→ **What this task involves**
Exact retyping of the data: please keep every word and drop each picture.

[Saved entries]
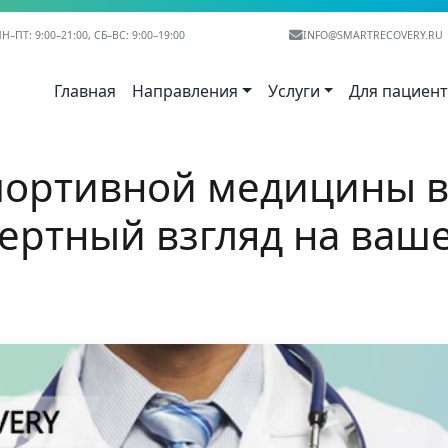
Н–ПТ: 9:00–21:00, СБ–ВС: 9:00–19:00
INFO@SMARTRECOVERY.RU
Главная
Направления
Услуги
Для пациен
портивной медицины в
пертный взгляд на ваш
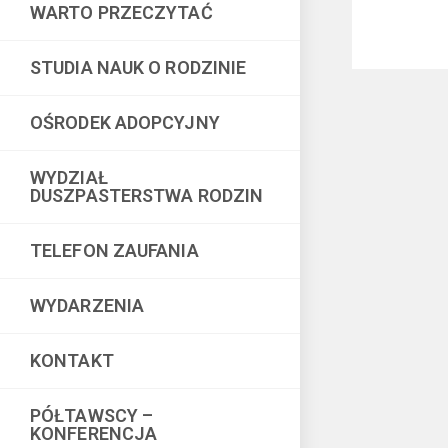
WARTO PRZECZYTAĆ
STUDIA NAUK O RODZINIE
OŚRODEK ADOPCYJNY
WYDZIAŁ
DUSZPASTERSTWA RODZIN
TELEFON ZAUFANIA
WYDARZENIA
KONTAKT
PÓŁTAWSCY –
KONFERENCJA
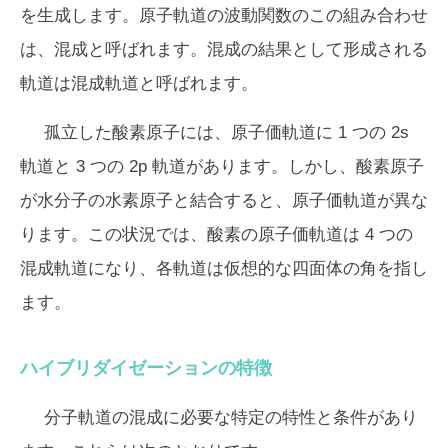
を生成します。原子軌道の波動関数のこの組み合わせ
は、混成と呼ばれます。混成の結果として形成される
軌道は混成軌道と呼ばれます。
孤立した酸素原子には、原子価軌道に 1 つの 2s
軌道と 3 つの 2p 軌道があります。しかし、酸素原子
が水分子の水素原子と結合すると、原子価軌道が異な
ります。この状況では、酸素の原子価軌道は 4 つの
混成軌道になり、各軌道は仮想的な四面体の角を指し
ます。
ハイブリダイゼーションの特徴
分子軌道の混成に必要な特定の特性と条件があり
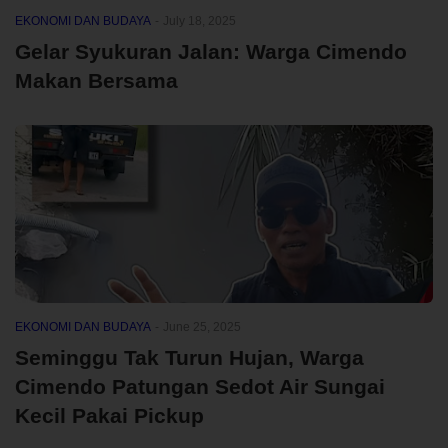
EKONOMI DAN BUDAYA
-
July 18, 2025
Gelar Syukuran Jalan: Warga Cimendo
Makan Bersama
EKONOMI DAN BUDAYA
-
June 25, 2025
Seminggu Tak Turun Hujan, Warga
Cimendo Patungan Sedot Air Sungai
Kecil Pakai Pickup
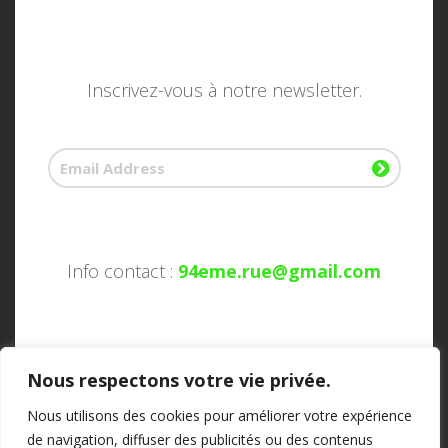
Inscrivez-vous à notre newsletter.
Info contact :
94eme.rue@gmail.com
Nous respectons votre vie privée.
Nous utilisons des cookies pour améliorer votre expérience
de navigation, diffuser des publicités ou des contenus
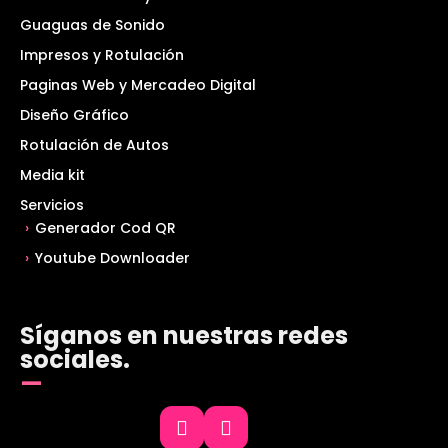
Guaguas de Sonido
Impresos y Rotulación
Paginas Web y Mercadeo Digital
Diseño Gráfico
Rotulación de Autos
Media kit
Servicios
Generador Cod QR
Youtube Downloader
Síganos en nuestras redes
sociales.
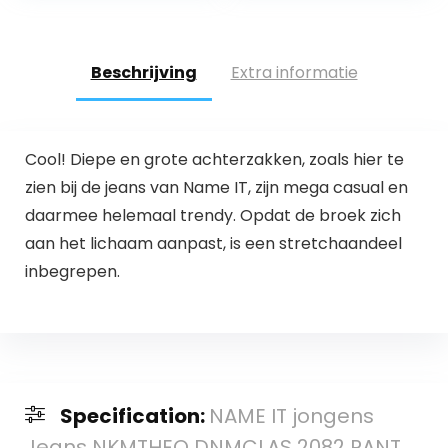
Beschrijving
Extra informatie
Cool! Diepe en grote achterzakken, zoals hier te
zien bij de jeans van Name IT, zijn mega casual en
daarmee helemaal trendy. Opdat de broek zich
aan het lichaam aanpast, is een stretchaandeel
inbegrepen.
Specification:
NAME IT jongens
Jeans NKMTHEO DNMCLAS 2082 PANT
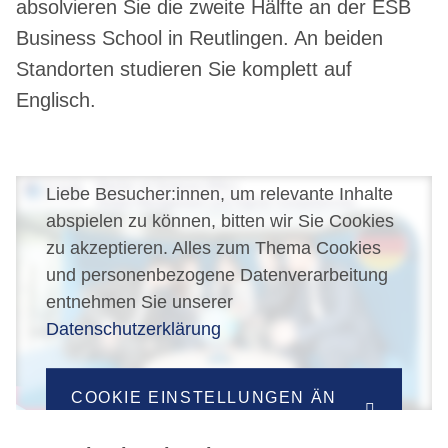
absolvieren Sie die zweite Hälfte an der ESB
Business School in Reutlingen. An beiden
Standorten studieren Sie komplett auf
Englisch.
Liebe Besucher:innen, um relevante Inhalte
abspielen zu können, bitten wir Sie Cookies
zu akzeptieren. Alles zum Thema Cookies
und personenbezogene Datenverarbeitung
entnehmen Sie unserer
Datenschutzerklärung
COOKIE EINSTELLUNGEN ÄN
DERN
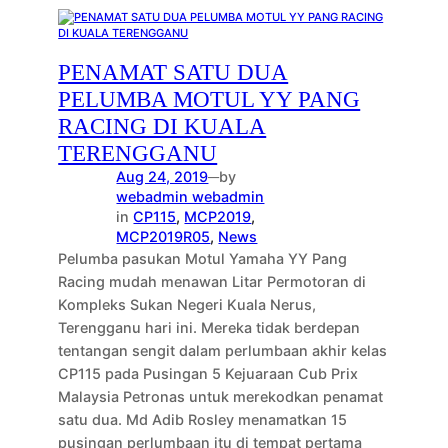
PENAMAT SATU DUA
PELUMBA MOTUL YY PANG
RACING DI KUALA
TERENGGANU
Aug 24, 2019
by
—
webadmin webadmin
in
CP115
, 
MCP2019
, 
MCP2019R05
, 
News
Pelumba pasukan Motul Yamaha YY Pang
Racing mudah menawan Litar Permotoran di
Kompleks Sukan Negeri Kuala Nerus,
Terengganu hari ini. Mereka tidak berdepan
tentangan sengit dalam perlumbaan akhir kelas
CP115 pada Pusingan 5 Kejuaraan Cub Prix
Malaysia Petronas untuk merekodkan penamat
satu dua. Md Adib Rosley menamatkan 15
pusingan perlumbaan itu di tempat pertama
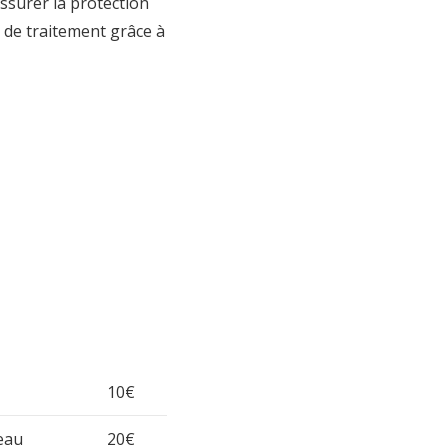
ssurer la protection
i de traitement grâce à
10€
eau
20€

→ **Exercise result**
Н–ПТ: 9:00–21:00, СБ–ВС: 9:00–19:00
INFO@SMARTRECOVERY.RU
Главная
Направления
Услуги
Для пациен
портивной медицины в
пертный взгляд на ваш
WARTO PRZECZYTAĆ
STUDIA NAUK O RODZINIE
OŚRODEK ADOPCYJNY
WYDZIAŁ
DUSZPASTERSTWA RODZIN
TELEFON ZAUFANIA
WYDARZENIA
KONTAKT
PÓŁTAWSCY –
KONFERENCJA
を生成します。原子軌道の波動関数のこの組み合わせ
は、混成と呼ばれます。混成の結果として形成される
軌道は混成軌道と呼ばれます。
孤立した酸素原子には、原子価軌道に 1 つの 2s
軌道と 3 つの 2p 軌道があります。しかし、酸素原子
が水分子の水素原子と結合すると、原子価軌道が異な
ります。この状況では、酸素の原子価軌道は 4 つの
混成軌道になり、各軌道は仮想的な四面体の角を指し
ます。
ハイブリダイゼーションの特徴
分子軌道の混成に必要な特定の特性と条件があり
EKONOMI DAN BUDAYA
-
July 18, 2025
Gelar Syukuran Jalan: Warga Cimendo
Makan Bersama
EKONOMI DAN BUDAYA
-
June 25, 2025
Seminggu Tak Turun Hujan, Warga
Cimendo Patungan Sedot Air Sungai
Kecil Pakai Pickup
Inscrivez-vous à notre newsletter.
Info contact :
94eme.rue@gmail.com
Nous respectons votre vie privée.
Nous utilisons des cookies pour améliorer votre expérience
de navigation, diffuser des publicités ou des contenus
Guaguas de Sonido
Impresos y Rotulación
Paginas Web y Mercadeo Digital
Diseño Gráfico
Rotulación de Autos
Media kit
Servicios
Generador Cod QR
Youtube Downloader
Síganos en nuestras redes
sociales.
Beschrijving
Extra informatie
Cool! Diepe en grote achterzakken, zoals hier te
zien bij de jeans van Name IT, zijn mega casual en
daarmee helemaal trendy. Opdat de broek zich
aan het lichaam aanpast, is een stretchaandeel
inbegrepen.
Specification:
NAME IT jongens
Jeans NKMTHEO DNMCLAS 2082 PANT
absolvieren Sie die zweite Hälfte an der ESB
Business School in Reutlingen. An beiden
Standorten studieren Sie komplett auf
Englisch.
Liebe Besucher:innen, um relevante Inhalte
abspielen zu können, bitten wir Sie Cookies
zu akzeptieren. Alles zum Thema Cookies
und personenbezogene Datenverarbeitung
entnehmen Sie unserer
Datenschutzerklärung
COOKIE EINSTELLUNGEN ÄN
DERN
PENAMAT SATU DUA
PELUMBA MOTUL YY PANG
RACING DI KUALA
TERENGGANU
Aug 24, 2019
by
—
webadmin webadmin
in
CP115
, 
MCP2019
, 
MCP2019R05
, 
News
Pelumba pasukan Motul Yamaha YY Pang
Racing mudah menawan Litar Permotoran di
Kompleks Sukan Negeri Kuala Nerus,
Terengganu hari ini. Mereka tidak berdepan
tentangan sengit dalam perlumbaan akhir kelas
CP115 pada Pusingan 5 Kejuaraan Cub Prix
Malaysia Petronas untuk merekodkan penamat
satu dua. Md Adib Rosley menamatkan 15
pusingan perlumbaan itu di tempat pertama
ssurer la protection
i de traitement grâce à
10€
eau
20€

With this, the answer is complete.